Thank you so much for your response.
I had a radial angioplasty procedure last week, and I was discharged the following day. There is some swelling in my right hand, four days after the procedure and some pain up the arm (requiring me to take painkillers), but otherwise I feel fine. It’s a little bit painful typing this comment, but I have to exercise my hand!
I needed morphine during the procedure as I experienced considerable pain at one point throughout my arm.
It was a difficult operation which took over two hours, as a major artery was completely occluded. Two stents were inserted. But there were no complications.
For your information, I had the operation in England, where I live (therefore I have no idea of the cost, due to our NHS system here).
I’m glad you’re doing well! My mom is having the same procedure in about a week, and the information you provide was so helpful! I go to admit, I’m still nervous about the whole procedure. My mom has two stents, and now the artery is blocked again. This time the doctor perscribed a medicine to unclog the 95% clogged artery. Again, thank you for the informaton!
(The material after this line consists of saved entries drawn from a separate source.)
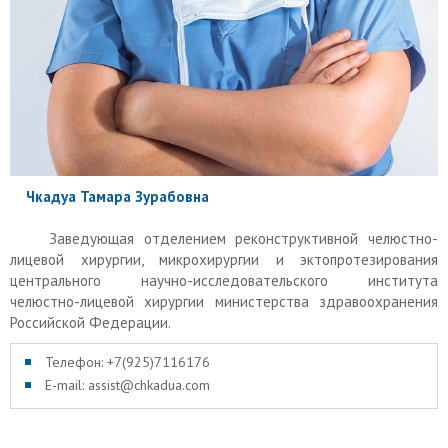
Чкадуа Тамара Зурабовна
Заведующая отделением реконструктивной челюстно-
лицевой хирургии, микрохирургии и эктопротезирования
центрального научно-исследовательского института
челюстно-лицевой хирургии министерства здравоохранения
Российской Федерации.
Телефон: +7(925)7116176
E-mail: assist@chkadua.com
This technique is already use in Quebec (Canada) at Institut universitaire de pneumologie et cardiologie de Québec for a long time now (more than 10 years). It’s the most often technique used for angioplasty. The results are great and so much easier for patient. In most of the cases the patient got back home in the same day.
Does this mean we can expect less people to be eating healthy and exercising now that surgery is easier and cheaper?
Johnny — That would be a cynic’s take on this development. I don’t think so — even if radial artery angioplasty is a bit easier for people than the more traditional approach, it still isn’t a walk in the park. There are risks, like damage to the nerves in the hand, just as there are for femoral access angioplasty. Keep exercising and eating healthful foods.